3. ‘История России с древнейших времен’ С. М. Соловьева, первое издание ее начало выходить в 1851 году.
4. Статья о Борисе Годунове для ‘Энциклопедического лексикона’ А. А. Плюшара первоначально была написана А. А. Краевским, но она не была принята редакцией словаря и затем выпущена отдельной брошюрой — ‘Царь Борис Феодорович Годунов’ (СПб., 1836, об этом см.: Белинский, VII, стр. 721). Добролюбов говорит, несомненно, об этой работе Краевского, так как в ‘Энциклопедическом лексиконе’ (т. XIV, стр. 330—338) дана статья Ф. Н. Менцова, в которой царствование и личность Бориса Годунова освещаются резко отрицательно.
5. Учебники русской истории Н. Г. Устрялова: ‘Начертание русской истории для учебных заведений’ (СПб., 1839, в 1854 году вышло 10-е издание) и ‘Руководство к первоначальному обучению русской истории’ (СПб., 1849, к 1859 году вышло 11 изданий).

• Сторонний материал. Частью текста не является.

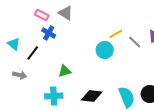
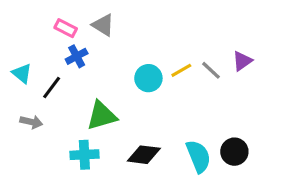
blue cross: (49, 33) -> (77, 56), turned 32
yellow line: (116, 34) -> (181, 70), moved
cyan circle: (105, 50) -> (148, 78), moved
green triangle: (65, 71) -> (102, 116), size x1.5

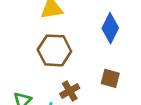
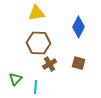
brown cross: (70, 91) -> (50, 64), moved

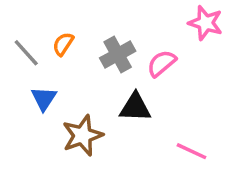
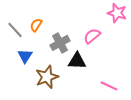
gray cross: (118, 55) -> (60, 43), moved

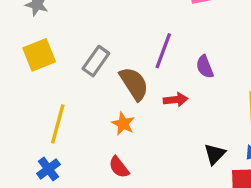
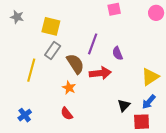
yellow square: (39, 55) -> (51, 26), moved, turned 36
red arrow: (176, 100) -> (100, 73), size x1.5
yellow line: (58, 124) -> (31, 70), moved

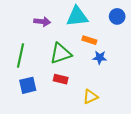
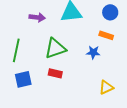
orange rectangle: (89, 40) -> (106, 35), moved
yellow triangle: (90, 97) -> (106, 87), moved

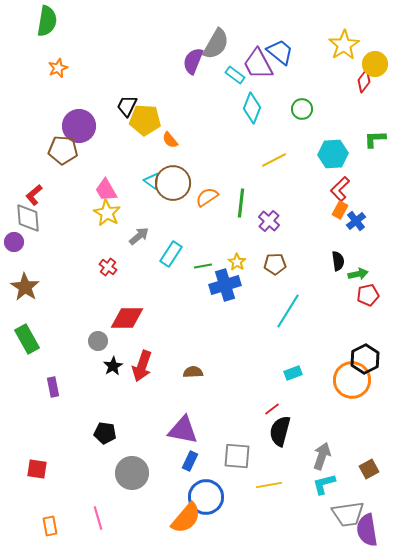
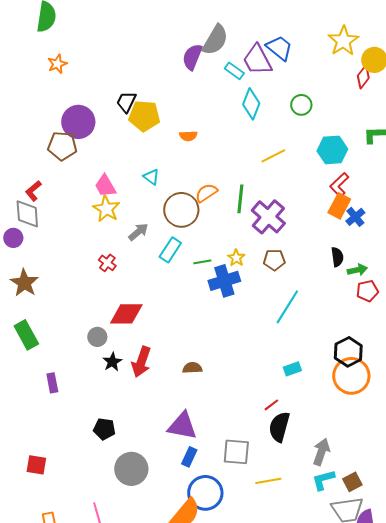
orange semicircle: (170, 140) -> (188, 136), moved, turned -54
brown circle: (173, 183) -> (181, 210), moved
orange rectangle: (340, 210) -> (339, 206), size x1.4
purple cross: (269, 221) -> (268, 217), size x1.6
black hexagon: (365, 359) -> (348, 352), moved
brown square: (369, 469) -> (352, 482), moved

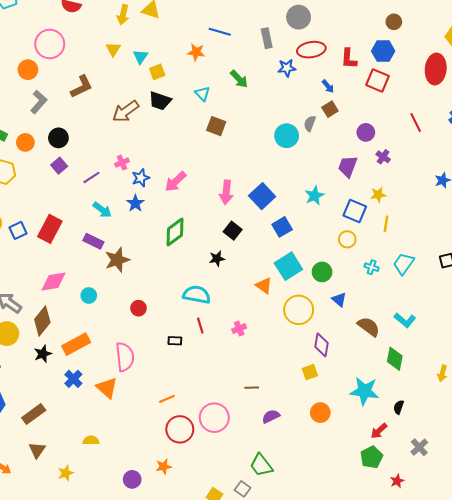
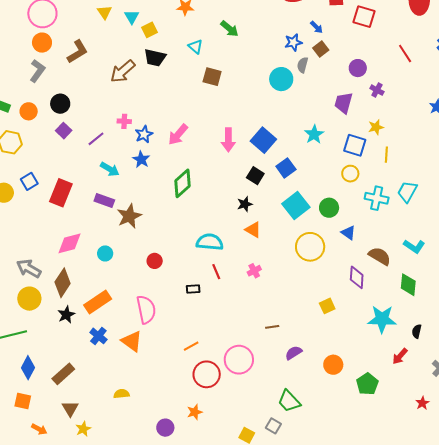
blue star: (287, 68) -> (293, 42), moved
orange circle: (28, 70) -> (42, 43), moved
pink cross: (122, 163) -> (124, 121), turned 32
blue square: (18, 230) -> (29, 181), moved
black square: (233, 231) -> (255, 176), moved
black star: (217, 259) -> (245, 204), moved
cyan cross: (372, 267) -> (377, 198), size x1.6
orange triangle: (264, 286) -> (253, 230), moved
purple diamond: (322, 345) -> (357, 277), moved
orange circle: (320, 413) -> (333, 365), moved
green pentagon: (372, 457) -> (367, 384), moved
yellow star: (66, 473) -> (83, 429), moved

6. Книга ‘Ядро российской истории’ написана около 1715 года, но издана лишь в 1770 году историком Г. Ф. Миллером (автором ее ошибочно считался князь А. Я. Хилков, в действительности автором был секретарь Хилкова — А. И. Манкиев), книга И. П. Елагина — ‘Опыт повествования о России’ (СПб., 1803).